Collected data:
● ● ● ●

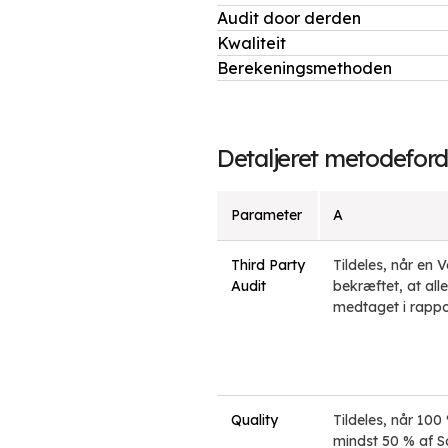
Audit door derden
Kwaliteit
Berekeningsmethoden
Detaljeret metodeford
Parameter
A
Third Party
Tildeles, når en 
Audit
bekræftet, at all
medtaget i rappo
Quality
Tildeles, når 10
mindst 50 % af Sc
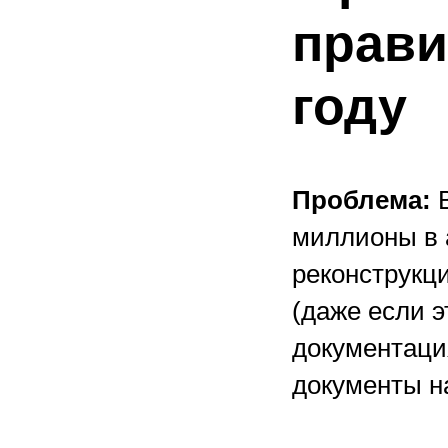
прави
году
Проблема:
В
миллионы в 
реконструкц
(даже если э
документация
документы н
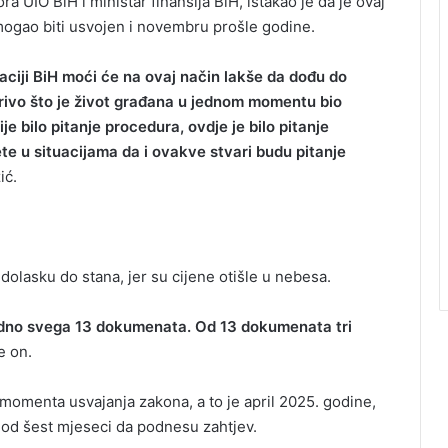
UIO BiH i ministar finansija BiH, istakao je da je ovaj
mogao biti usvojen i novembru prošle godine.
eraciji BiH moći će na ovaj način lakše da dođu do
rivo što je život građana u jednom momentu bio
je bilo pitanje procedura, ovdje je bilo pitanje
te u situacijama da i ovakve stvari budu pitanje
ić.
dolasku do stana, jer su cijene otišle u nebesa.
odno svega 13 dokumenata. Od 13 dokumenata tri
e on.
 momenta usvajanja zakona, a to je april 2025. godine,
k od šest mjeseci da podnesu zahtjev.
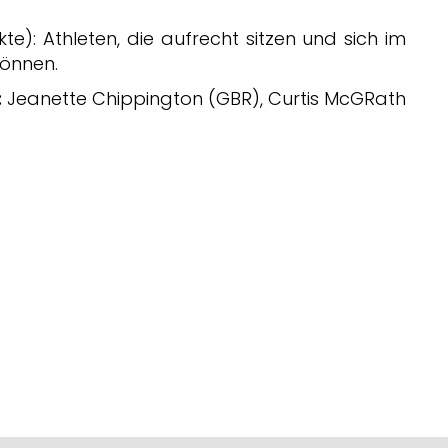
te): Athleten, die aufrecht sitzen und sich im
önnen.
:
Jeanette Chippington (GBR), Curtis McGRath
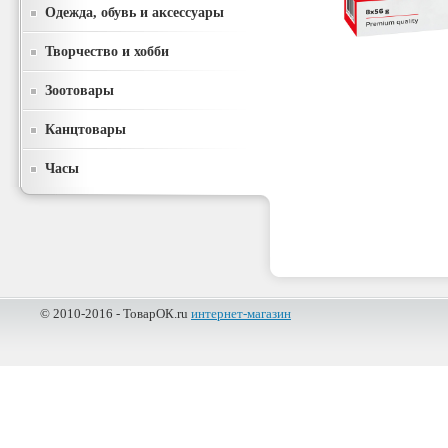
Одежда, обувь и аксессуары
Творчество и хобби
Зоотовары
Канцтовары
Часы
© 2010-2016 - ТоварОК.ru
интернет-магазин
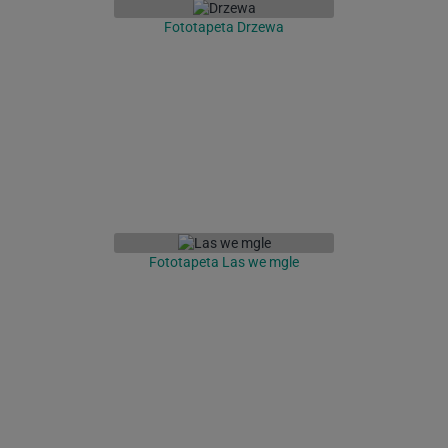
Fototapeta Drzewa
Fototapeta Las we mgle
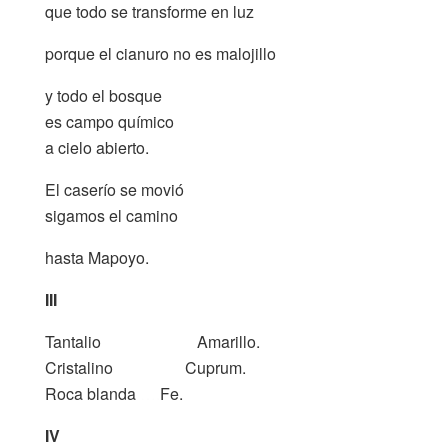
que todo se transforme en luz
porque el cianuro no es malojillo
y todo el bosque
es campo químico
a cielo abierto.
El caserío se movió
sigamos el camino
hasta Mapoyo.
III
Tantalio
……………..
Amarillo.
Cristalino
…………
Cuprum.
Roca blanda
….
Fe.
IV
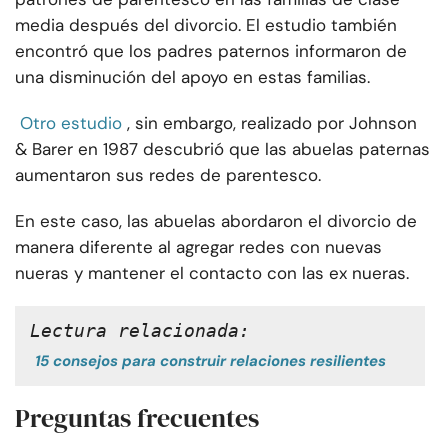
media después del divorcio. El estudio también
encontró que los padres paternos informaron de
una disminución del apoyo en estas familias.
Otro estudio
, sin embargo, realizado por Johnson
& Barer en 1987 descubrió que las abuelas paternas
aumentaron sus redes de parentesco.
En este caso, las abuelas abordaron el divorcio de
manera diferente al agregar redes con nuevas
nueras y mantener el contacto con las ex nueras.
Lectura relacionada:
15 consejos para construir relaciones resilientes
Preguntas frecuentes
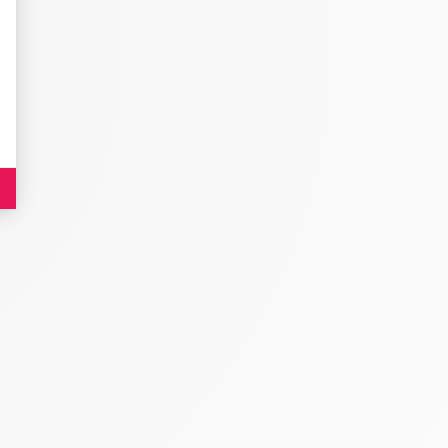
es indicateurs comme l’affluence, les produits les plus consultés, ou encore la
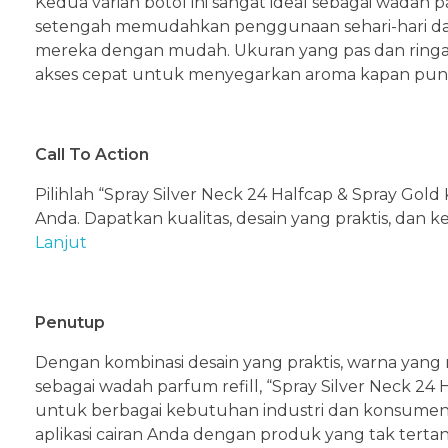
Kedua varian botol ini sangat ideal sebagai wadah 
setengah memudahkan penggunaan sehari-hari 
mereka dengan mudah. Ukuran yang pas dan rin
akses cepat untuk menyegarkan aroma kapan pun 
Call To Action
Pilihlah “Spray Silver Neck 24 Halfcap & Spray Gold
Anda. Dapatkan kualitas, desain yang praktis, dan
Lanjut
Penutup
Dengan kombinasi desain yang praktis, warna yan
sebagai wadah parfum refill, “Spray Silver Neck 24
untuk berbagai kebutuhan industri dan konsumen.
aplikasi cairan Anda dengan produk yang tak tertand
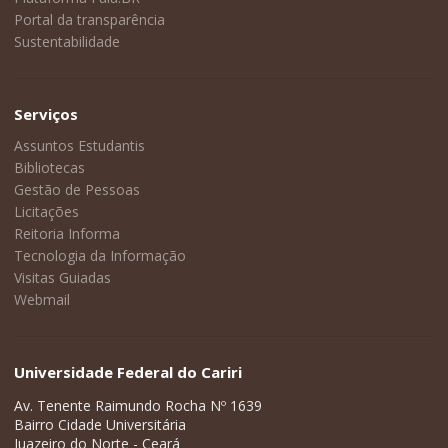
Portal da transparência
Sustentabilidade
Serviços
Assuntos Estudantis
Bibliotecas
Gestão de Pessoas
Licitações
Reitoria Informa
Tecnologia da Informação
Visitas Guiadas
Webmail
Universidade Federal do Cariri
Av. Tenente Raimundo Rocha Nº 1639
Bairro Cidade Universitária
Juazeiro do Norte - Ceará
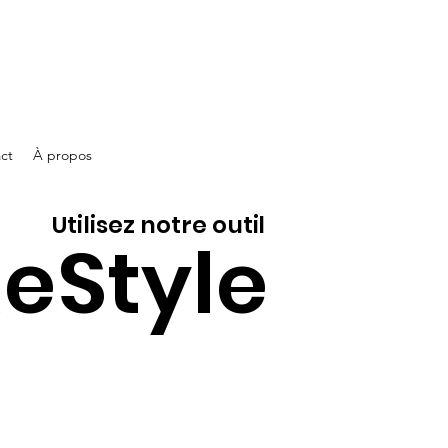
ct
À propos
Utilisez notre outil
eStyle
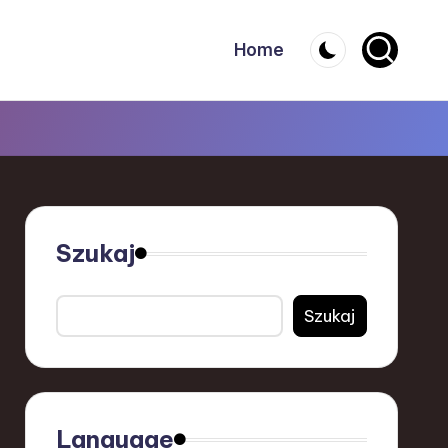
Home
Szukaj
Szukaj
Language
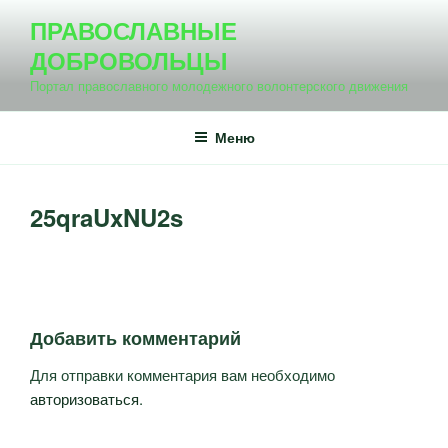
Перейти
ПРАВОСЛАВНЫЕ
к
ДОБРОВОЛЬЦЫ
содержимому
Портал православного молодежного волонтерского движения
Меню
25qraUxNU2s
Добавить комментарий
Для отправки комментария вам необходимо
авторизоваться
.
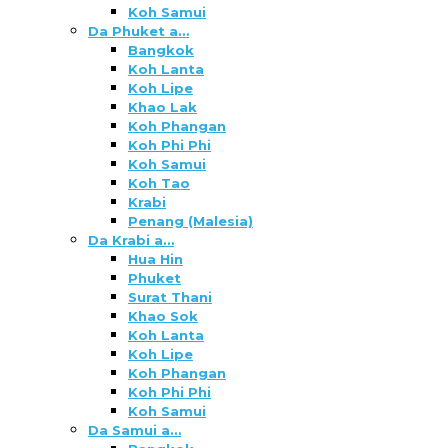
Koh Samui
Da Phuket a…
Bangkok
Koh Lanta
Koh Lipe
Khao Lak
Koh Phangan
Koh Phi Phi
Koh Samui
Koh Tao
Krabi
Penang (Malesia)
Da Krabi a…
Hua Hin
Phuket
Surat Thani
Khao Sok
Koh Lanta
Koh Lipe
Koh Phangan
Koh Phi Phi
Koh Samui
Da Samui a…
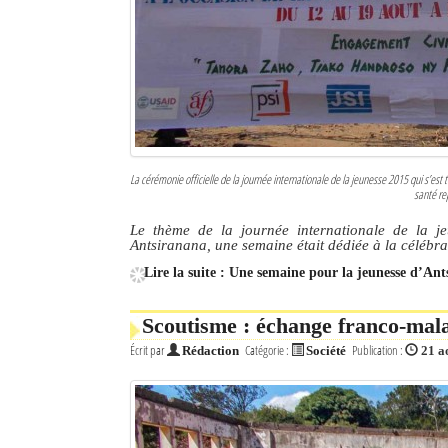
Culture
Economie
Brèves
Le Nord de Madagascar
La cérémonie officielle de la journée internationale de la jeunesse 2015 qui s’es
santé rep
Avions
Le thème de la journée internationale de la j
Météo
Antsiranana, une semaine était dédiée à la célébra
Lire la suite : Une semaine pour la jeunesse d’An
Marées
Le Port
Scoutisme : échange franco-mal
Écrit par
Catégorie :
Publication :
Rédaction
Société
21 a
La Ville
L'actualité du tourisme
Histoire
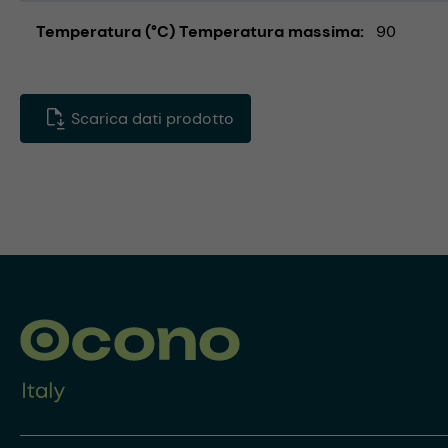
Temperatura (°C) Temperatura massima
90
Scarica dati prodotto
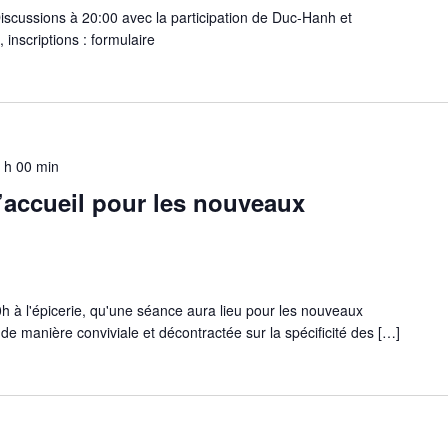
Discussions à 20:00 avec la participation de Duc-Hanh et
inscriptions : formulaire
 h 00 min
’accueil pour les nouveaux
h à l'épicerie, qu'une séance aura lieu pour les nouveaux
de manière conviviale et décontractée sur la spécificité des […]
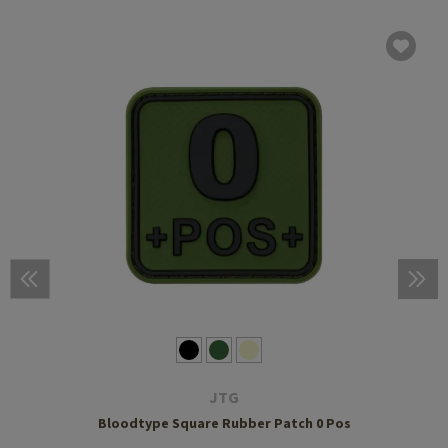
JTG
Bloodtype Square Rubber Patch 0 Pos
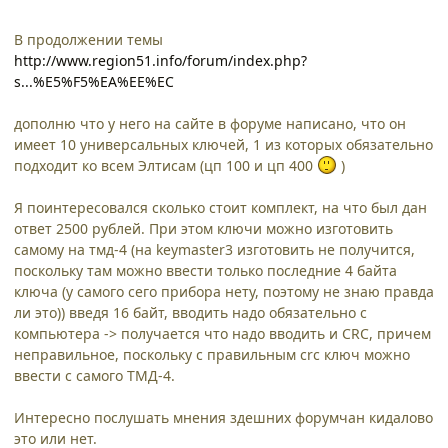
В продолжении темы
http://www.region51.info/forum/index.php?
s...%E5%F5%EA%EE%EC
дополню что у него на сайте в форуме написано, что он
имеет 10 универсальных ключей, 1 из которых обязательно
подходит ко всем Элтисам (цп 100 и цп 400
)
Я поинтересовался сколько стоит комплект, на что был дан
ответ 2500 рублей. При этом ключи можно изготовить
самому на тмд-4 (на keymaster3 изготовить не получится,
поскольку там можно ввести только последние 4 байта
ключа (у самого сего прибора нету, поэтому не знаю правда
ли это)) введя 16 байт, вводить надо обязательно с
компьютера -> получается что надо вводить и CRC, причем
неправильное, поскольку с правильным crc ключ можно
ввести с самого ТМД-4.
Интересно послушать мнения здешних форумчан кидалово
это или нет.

● ● ● ●

▶ **EXERCISE DIRECTIONS**
The output is the records exactly as they read, with no pictures in it.

▶ **EXPECTED OUTPUT**
Audit door derden
Kwaliteit
Berekeningsmethoden
Detaljeret metodeford
Parameter
A
Third Party
Tildeles, når en 
Audit
bekræftet, at all
medtaget i rappo
Quality
Tildeles, når 10
mindst 50 % af Sc
прави
году
Проблема:
В
миллионы в 
реконструкц
(даже если э
документация
документы н
UIO BiH i ministar finansija BiH, istakao je da je ovaj
mogao biti usvojen i novembru prošle godine.
eraciji BiH moći će na ovaj način lakše da dođu do
rivo što je život građana u jednom momentu bio
je bilo pitanje procedura, ovdje je bilo pitanje
te u situacijama da i ovakve stvari budu pitanje
ić.
dolasku do stana, jer su cijene otišle u nebesa.
odno svega 13 dokumenata. Od 13 dokumenata tri
e on.
 momenta usvajanja zakona, a to je april 2025. godine,
k od šest mjeseci da podnesu zahtjev.
te): Athleten, die aufrecht sitzen und sich im
önnen.
:
Jeanette Chippington (GBR), Curtis McGRath
Одежда, обувь и аксессуары
Творчество и хобби
Зоотовары
Канцтовары
Часы
© 2010-2016 - ТоварОК.ru
интернет-магазин
Fototapeta Drzewa
Fototapeta Las we mgle
que todo se transforme en luz
porque el cianuro no es malojillo
y todo el bosque
es campo químico
a cielo abierto.
El caserío se movió
sigamos el camino
hasta Mapoyo.
III
Tantalio
……………..
Amarillo.
Cristalino
…………
Cuprum.
Roca blanda
….
Fe.
IV
media después del divorcio. El estudio también
encontró que los padres paternos informaron de
una disminución del apoyo en estas familias.
Otro estudio
, sin embargo, realizado por Johnson
& Barer en 1987 descubrió que las abuelas paternas
aumentaron sus redes de parentesco.
En este caso, las abuelas abordaron el divorcio de
manera diferente al agregar redes con nuevas
nueras y mantener el contacto con las ex nueras.
Lectura relacionada:
15 consejos para construir relaciones resilientes
Preguntas frecuentes
es indicateurs comme l’affluence, les produits les plus consultés, ou encore la
Kedua varian botol ini sangat ideal sebagai wadah 
setengah memudahkan penggunaan sehari-hari 
mereka dengan mudah. Ukuran yang pas dan rin
akses cepat untuk menyegarkan aroma kapan pun 
Call To Action
Pilihlah “Spray Silver Neck 24 Halfcap & Spray Gold
Anda. Dapatkan kualitas, desain yang praktis, dan
Lanjut
Penutup
Dengan kombinasi desain yang praktis, warna yan
sebagai wadah parfum refill, “Spray Silver Neck 24
untuk berbagai kebutuhan industri dan konsumen.
aplikasi cairan Anda dengan produk yang tak tertand
Portal da transparência
Sustentabilidade
Serviços
Assuntos Estudantis
Bibliotecas
Gestão de Pessoas
Licitações
Reitoria Informa
Tecnologia da Informação
Visitas Guiadas
Webmail
Universidade Federal do Cariri
Av. Tenente Raimundo Rocha Nº 1639
Bairro Cidade Universitária
Juazeiro do Norte - Ceará
ct
À propos
Utilisez notre outil
eStyle
Home
Szukaj
Szukaj
Language
Перейти
ПРАВОСЛАВНЫЕ
к
ДОБРОВОЛЬЦЫ
содержимому
Портал православного молодежного волонтерского движения
Меню
25qraUxNU2s
Добавить комментарий
Для отправки комментария вам необходимо
авторизоваться
.
Koh Samui
Da Phuket a…
Bangkok
Koh Lanta
Koh Lipe
Khao Lak
Koh Phangan
Koh Phi Phi
Koh Samui
Koh Tao
Krabi
Penang (Malesia)
Da Krabi a…
Hua Hin
Phuket
Surat Thani
Khao Sok
Koh Lanta
Koh Lipe
Koh Phangan
Koh Phi Phi
Koh Samui
Da Samui a…
Culture
Economie
Brèves
Le Nord de Madagascar
La cérémonie officielle de la journée internationale de la jeunesse 2015 qui s’es
santé rep
Avions
Le thème de la journée internationale de la j
Météo
Antsiranana, une semaine était dédiée à la célébra
Lire la suite : Une semaine pour la jeunesse d’An
Marées
Le Port
Scoutisme : échange franco-mal
Écrit par
Catégorie :
Publication :
Rédaction
Société
21 a
La Ville
L'actualité du tourisme
Histoire
Temperatura (°C) Temperatura massima
90
Scarica dati prodotto
Discussions à 20:00 avec la participation de Duc-Hanh et
inscriptions : formulaire
 h 00 min
’accueil pour les nouveaux
h à l'épicerie, qu'une séance aura lieu pour les nouveaux
de manière conviviale et décontractée sur la spécificité des […]
JTG
Bloodtype Square Rubber Patch 0 Pos
В продолжении темы
http://www.region51.info/forum/index.php?
s...%E5%F5%EA%EE%EC
дополню что у него на сайте в форуме написано, что он
имеет 10 универсальных ключей, 1 из которых обязательно
подходит ко всем Элтисам (цп 100 и цп 400
)
Я поинтересовался сколько стоит комплект, на что был дан
ответ 2500 рублей. При этом ключи можно изготовить
самому на тмд-4 (на keymaster3 изготовить не получится,
поскольку там можно ввести только последние 4 байта
ключа (у самого сего прибора нету, поэтому не знаю правда
ли это)) введя 16 байт, вводить надо обязательно с
компьютера -> получается что надо вводить и CRC, причем
неправильное, поскольку с правильным crc ключ можно
ввести с самого ТМД-4.
Интересно послушать мнения здешних форумчан кидалово
это или нет.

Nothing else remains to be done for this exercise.